Document understanding data:

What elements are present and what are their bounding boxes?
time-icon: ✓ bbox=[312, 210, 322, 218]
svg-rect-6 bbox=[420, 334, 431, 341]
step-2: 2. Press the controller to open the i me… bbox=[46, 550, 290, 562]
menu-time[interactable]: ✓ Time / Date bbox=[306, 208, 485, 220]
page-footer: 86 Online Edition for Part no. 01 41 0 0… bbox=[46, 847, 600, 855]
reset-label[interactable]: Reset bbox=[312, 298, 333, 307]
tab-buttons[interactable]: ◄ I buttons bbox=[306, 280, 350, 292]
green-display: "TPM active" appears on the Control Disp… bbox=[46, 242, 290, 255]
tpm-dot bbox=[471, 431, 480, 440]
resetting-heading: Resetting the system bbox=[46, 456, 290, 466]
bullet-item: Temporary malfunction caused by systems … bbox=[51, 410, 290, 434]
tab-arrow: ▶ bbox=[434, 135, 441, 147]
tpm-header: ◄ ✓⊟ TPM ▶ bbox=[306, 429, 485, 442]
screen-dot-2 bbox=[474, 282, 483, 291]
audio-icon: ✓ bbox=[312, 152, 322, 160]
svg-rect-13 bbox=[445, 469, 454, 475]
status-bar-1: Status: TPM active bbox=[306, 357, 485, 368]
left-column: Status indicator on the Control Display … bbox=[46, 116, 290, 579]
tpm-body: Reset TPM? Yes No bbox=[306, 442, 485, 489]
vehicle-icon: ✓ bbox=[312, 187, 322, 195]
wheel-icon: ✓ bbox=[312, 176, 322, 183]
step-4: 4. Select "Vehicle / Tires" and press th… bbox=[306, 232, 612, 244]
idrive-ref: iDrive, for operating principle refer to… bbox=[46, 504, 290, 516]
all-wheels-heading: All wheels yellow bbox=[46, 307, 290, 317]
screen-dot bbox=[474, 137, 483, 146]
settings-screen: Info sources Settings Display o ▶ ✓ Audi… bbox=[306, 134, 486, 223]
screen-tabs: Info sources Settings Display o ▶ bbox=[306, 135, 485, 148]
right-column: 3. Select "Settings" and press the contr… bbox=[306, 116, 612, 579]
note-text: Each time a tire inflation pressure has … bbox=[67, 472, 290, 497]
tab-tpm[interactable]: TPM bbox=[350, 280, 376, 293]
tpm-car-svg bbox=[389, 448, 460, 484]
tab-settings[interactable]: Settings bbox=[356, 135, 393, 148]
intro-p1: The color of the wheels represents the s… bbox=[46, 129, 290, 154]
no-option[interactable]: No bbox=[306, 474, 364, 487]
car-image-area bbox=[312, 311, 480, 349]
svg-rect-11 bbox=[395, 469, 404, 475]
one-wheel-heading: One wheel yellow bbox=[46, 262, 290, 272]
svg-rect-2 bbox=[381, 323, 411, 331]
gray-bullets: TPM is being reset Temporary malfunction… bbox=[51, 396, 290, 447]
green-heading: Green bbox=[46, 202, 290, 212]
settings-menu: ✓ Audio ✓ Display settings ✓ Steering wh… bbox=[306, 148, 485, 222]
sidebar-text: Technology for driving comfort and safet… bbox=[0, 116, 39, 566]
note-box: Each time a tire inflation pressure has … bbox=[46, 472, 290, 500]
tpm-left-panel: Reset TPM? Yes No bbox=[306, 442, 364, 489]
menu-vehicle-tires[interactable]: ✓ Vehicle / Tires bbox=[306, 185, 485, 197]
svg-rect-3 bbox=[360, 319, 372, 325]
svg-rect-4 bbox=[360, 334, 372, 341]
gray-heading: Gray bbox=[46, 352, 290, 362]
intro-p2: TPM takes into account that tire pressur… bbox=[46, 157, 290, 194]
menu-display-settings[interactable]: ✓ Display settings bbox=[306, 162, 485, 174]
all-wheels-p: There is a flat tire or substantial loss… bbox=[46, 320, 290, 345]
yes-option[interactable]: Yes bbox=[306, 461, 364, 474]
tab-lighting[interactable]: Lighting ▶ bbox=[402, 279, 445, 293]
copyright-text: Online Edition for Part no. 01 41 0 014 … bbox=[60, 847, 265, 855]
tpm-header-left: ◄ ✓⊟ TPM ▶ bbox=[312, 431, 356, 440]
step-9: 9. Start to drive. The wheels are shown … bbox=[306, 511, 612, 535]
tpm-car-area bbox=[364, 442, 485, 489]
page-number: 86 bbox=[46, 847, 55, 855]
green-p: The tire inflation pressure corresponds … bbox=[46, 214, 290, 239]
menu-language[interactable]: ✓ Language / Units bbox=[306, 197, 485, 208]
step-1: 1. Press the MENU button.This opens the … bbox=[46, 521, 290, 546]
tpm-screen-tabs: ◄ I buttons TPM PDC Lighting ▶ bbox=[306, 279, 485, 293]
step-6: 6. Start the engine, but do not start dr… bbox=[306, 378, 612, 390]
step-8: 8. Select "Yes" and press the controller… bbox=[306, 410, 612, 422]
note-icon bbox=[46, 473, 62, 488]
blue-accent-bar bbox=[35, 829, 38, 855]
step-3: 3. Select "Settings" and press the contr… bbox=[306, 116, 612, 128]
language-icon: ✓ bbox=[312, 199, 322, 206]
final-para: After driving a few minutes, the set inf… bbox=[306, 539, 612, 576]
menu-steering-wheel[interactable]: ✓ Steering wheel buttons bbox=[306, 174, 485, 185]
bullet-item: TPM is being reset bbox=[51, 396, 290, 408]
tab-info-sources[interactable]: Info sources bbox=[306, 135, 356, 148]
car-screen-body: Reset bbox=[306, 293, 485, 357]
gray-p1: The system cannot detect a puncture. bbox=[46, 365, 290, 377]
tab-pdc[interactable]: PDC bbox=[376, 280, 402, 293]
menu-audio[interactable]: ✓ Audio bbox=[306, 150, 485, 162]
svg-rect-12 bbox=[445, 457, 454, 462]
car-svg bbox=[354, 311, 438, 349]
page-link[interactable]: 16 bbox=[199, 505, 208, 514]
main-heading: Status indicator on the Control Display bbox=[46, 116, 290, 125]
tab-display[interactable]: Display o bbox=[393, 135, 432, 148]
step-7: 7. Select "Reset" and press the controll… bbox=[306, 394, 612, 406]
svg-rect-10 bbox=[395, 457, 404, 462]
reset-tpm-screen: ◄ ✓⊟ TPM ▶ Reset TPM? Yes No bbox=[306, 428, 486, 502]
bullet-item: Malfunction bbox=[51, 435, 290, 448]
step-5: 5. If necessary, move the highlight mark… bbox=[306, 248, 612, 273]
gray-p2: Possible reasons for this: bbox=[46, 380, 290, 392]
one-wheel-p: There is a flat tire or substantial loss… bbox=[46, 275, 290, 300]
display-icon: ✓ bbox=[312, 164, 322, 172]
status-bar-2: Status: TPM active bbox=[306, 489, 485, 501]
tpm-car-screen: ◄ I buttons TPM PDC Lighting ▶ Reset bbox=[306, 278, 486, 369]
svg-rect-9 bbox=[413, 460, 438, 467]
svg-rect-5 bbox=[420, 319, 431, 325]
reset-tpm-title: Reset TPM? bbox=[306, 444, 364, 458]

- Your instructions
Copy out the lines of the data where the word "text" can be found.

- Response below
note-text: Each time a tire inflation pressure has … bbox=[67, 472, 290, 497]
sidebar-text: Technology for driving comfort and safet… bbox=[0, 116, 39, 566]
copyright-text: Online Edition for Part no. 01 41 0 014 … bbox=[60, 847, 265, 855]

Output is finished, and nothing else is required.